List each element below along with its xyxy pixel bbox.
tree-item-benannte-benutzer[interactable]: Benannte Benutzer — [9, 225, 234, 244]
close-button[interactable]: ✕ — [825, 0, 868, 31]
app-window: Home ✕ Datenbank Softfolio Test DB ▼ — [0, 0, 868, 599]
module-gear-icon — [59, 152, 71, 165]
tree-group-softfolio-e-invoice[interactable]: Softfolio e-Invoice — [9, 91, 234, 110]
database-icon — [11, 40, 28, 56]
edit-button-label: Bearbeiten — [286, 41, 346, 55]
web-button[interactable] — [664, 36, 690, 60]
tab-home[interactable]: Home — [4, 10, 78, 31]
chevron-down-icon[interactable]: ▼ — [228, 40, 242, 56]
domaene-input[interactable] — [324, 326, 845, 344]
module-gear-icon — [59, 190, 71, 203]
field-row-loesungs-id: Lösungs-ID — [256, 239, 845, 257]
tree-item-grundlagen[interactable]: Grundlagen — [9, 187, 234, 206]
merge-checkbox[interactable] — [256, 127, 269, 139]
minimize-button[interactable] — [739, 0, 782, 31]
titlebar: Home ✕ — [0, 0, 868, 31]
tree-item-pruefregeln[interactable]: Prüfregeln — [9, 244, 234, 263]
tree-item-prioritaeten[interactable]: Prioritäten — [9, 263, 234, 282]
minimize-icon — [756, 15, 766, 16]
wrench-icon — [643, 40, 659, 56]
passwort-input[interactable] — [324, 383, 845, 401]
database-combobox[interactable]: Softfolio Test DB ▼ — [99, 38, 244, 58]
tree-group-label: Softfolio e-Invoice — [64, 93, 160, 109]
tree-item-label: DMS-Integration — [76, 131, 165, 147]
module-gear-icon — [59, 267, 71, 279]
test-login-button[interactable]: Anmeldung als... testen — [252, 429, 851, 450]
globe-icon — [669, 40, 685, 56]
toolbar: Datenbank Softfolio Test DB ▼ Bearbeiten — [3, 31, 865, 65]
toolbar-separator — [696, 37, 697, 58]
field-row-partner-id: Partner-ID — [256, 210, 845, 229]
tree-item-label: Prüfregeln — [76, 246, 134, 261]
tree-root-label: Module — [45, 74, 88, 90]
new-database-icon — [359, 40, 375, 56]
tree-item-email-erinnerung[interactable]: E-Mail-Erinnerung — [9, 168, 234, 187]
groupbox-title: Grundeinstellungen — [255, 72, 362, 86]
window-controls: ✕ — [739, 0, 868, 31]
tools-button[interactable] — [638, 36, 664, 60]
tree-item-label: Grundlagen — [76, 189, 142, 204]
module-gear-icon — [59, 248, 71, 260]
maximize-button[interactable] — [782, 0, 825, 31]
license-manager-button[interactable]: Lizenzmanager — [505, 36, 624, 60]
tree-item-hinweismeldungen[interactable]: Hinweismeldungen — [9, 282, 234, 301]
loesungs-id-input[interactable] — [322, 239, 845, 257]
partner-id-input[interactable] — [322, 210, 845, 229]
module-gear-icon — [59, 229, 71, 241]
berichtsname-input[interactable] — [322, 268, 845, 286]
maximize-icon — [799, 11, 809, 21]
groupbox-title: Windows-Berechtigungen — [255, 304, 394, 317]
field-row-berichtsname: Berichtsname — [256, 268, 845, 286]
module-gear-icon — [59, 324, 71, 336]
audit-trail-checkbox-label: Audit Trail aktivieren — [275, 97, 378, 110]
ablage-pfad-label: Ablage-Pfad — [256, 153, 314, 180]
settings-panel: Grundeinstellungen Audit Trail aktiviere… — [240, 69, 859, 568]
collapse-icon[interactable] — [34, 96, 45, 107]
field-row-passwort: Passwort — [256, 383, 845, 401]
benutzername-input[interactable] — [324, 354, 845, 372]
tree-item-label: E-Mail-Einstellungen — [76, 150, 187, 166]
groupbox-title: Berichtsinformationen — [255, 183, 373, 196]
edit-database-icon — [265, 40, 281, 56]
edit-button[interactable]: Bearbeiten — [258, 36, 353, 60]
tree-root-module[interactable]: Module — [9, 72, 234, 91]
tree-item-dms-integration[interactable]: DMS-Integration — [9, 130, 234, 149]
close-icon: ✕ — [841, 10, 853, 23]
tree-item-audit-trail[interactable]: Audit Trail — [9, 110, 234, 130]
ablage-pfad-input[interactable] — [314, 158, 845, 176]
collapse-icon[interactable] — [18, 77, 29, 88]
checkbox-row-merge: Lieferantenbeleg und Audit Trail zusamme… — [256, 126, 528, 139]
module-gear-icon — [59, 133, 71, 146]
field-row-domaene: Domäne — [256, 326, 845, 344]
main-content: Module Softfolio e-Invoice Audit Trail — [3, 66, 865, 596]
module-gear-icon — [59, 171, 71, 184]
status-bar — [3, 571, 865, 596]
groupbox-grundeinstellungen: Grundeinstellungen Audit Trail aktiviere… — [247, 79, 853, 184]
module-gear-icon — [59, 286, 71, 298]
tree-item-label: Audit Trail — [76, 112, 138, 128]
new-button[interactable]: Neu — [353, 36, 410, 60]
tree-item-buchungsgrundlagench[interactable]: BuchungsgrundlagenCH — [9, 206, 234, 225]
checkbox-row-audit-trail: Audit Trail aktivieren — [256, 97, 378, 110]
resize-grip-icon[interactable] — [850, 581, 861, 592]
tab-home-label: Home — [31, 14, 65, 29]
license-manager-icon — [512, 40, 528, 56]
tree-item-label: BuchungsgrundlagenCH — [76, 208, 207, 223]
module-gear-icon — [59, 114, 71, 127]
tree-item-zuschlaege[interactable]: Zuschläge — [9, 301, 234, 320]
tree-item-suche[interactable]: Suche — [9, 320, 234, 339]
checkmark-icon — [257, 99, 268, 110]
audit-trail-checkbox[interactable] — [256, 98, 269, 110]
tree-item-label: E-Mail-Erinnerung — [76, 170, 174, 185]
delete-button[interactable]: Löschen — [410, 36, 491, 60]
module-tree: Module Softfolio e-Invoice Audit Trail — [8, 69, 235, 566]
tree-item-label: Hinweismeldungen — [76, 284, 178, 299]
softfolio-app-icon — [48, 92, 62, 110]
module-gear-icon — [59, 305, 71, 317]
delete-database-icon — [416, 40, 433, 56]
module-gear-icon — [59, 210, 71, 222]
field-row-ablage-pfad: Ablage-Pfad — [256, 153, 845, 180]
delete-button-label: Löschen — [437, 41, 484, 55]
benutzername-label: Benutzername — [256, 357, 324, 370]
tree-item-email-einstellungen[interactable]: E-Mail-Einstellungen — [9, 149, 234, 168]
────────
## [WHAT THE TASK REQUIRES]
Write the data above out again in full, exactly.

## [RESPONSE TO THE EXERCISE]
List each element below along with its xyxy pixel bbox.
tree-item-benannte-benutzer[interactable]: Benannte Benutzer — [9, 225, 234, 244]
close-button[interactable]: ✕ — [825, 0, 868, 31]
app-window: Home ✕ Datenbank Softfolio Test DB ▼ — [0, 0, 868, 599]
module-gear-icon — [59, 152, 71, 165]
tree-group-softfolio-e-invoice[interactable]: Softfolio e-Invoice — [9, 91, 234, 110]
database-icon — [11, 40, 28, 56]
edit-button-label: Bearbeiten — [286, 41, 346, 55]
web-button[interactable] — [664, 36, 690, 60]
tab-home[interactable]: Home — [4, 10, 78, 31]
chevron-down-icon[interactable]: ▼ — [228, 40, 242, 56]
domaene-input[interactable] — [324, 326, 845, 344]
module-gear-icon — [59, 190, 71, 203]
field-row-loesungs-id: Lösungs-ID — [256, 239, 845, 257]
tree-item-grundlagen[interactable]: Grundlagen — [9, 187, 234, 206]
merge-checkbox[interactable] — [256, 127, 269, 139]
minimize-button[interactable] — [739, 0, 782, 31]
titlebar: Home ✕ — [0, 0, 868, 31]
tree-item-pruefregeln[interactable]: Prüfregeln — [9, 244, 234, 263]
tree-item-prioritaeten[interactable]: Prioritäten — [9, 263, 234, 282]
minimize-icon — [756, 15, 766, 16]
wrench-icon — [643, 40, 659, 56]
passwort-input[interactable] — [324, 383, 845, 401]
database-combobox[interactable]: Softfolio Test DB ▼ — [99, 38, 244, 58]
tree-group-label: Softfolio e-Invoice — [64, 93, 160, 109]
tree-item-label: DMS-Integration — [76, 131, 165, 147]
module-gear-icon — [59, 267, 71, 279]
test-login-button[interactable]: Anmeldung als... testen — [252, 429, 851, 450]
globe-icon — [669, 40, 685, 56]
toolbar: Datenbank Softfolio Test DB ▼ Bearbeiten — [3, 31, 865, 65]
toolbar-separator — [696, 37, 697, 58]
field-row-partner-id: Partner-ID — [256, 210, 845, 229]
tree-item-label: Prüfregeln — [76, 246, 134, 261]
tree-root-label: Module — [45, 74, 88, 90]
new-database-icon — [359, 40, 375, 56]
tree-item-email-erinnerung[interactable]: E-Mail-Erinnerung — [9, 168, 234, 187]
groupbox-title: Grundeinstellungen — [255, 72, 362, 86]
window-controls: ✕ — [739, 0, 868, 31]
tools-button[interactable] — [638, 36, 664, 60]
tree-item-label: Grundlagen — [76, 189, 142, 204]
module-gear-icon — [59, 248, 71, 260]
maximize-button[interactable] — [782, 0, 825, 31]
license-manager-button[interactable]: Lizenzmanager — [505, 36, 624, 60]
tree-item-hinweismeldungen[interactable]: Hinweismeldungen — [9, 282, 234, 301]
loesungs-id-input[interactable] — [322, 239, 845, 257]
partner-id-input[interactable] — [322, 210, 845, 229]
module-gear-icon — [59, 229, 71, 241]
berichtsname-input[interactable] — [322, 268, 845, 286]
maximize-icon — [799, 11, 809, 21]
groupbox-title: Windows-Berechtigungen — [255, 304, 394, 317]
field-row-berichtsname: Berichtsname — [256, 268, 845, 286]
module-gear-icon — [59, 324, 71, 336]
audit-trail-checkbox-label: Audit Trail aktivieren — [275, 97, 378, 110]
ablage-pfad-label: Ablage-Pfad — [256, 153, 314, 180]
settings-panel: Grundeinstellungen Audit Trail aktiviere… — [240, 69, 859, 568]
collapse-icon[interactable] — [34, 96, 45, 107]
field-row-passwort: Passwort — [256, 383, 845, 401]
benutzername-input[interactable] — [324, 354, 845, 372]
tree-item-label: E-Mail-Einstellungen — [76, 150, 187, 166]
groupbox-title: Berichtsinformationen — [255, 183, 373, 196]
edit-database-icon — [265, 40, 281, 56]
edit-button[interactable]: Bearbeiten — [258, 36, 353, 60]
tree-root-module[interactable]: Module — [9, 72, 234, 91]
tree-item-dms-integration[interactable]: DMS-Integration — [9, 130, 234, 149]
close-icon: ✕ — [841, 10, 853, 23]
tree-item-audit-trail[interactable]: Audit Trail — [9, 110, 234, 130]
ablage-pfad-input[interactable] — [314, 158, 845, 176]
collapse-icon[interactable] — [18, 77, 29, 88]
checkbox-row-merge: Lieferantenbeleg und Audit Trail zusamme… — [256, 126, 528, 139]
module-gear-icon — [59, 133, 71, 146]
field-row-domaene: Domäne — [256, 326, 845, 344]
main-content: Module Softfolio e-Invoice Audit Trail — [3, 66, 865, 596]
module-gear-icon — [59, 171, 71, 184]
status-bar — [3, 571, 865, 596]
groupbox-grundeinstellungen: Grundeinstellungen Audit Trail aktiviere… — [247, 79, 853, 184]
module-gear-icon — [59, 286, 71, 298]
tree-item-label: Audit Trail — [76, 112, 138, 128]
new-button[interactable]: Neu — [353, 36, 410, 60]
tree-item-buchungsgrundlagench[interactable]: BuchungsgrundlagenCH — [9, 206, 234, 225]
checkbox-row-audit-trail: Audit Trail aktivieren — [256, 97, 378, 110]
resize-grip-icon[interactable] — [850, 581, 861, 592]
tab-home-label: Home — [31, 14, 65, 29]
license-manager-icon — [512, 40, 528, 56]
tree-item-label: BuchungsgrundlagenCH — [76, 208, 207, 223]
module-gear-icon — [59, 114, 71, 127]
tree-item-zuschlaege[interactable]: Zuschläge — [9, 301, 234, 320]
tree-item-suche[interactable]: Suche — [9, 320, 234, 339]
checkmark-icon — [257, 99, 268, 110]
audit-trail-checkbox[interactable] — [256, 98, 269, 110]
tree-item-label: E-Mail-Erinnerung — [76, 170, 174, 185]
delete-button[interactable]: Löschen — [410, 36, 491, 60]
module-tree: Module Softfolio e-Invoice Audit Trail — [8, 69, 235, 566]
tree-item-label: Hinweismeldungen — [76, 284, 178, 299]
softfolio-app-icon — [48, 92, 62, 110]
module-gear-icon — [59, 305, 71, 317]
delete-database-icon — [416, 40, 433, 56]
module-gear-icon — [59, 210, 71, 222]
field-row-ablage-pfad: Ablage-Pfad — [256, 153, 845, 180]
delete-button-label: Löschen — [437, 41, 484, 55]
benutzername-label: Benutzername — [256, 357, 324, 370]
tree-item-email-einstellungen[interactable]: E-Mail-Einstellungen — [9, 149, 234, 168]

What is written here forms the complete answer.